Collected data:

-*-

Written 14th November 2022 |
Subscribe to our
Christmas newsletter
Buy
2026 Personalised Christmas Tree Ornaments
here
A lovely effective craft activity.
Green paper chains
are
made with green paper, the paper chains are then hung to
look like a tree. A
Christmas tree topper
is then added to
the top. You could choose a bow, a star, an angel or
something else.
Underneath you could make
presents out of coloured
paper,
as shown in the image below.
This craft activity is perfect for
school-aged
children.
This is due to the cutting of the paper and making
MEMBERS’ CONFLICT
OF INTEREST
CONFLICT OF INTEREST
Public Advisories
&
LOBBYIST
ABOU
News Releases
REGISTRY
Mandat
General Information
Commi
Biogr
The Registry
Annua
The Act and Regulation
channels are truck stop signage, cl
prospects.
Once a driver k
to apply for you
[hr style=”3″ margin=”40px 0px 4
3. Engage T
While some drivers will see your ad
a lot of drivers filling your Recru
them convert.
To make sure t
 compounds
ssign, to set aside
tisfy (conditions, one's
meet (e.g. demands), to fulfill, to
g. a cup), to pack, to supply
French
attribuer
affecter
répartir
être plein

-*-

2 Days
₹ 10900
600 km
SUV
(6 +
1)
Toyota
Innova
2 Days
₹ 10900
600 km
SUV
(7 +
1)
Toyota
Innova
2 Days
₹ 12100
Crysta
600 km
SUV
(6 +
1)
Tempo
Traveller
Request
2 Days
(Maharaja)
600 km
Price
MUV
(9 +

-*-

| INSTRUCTIONS TO FOLLOW |
Pull out every line of the records above that contains the word "chains".

| REPLY |
Green paper chains
made with green paper, the paper chains are then hung to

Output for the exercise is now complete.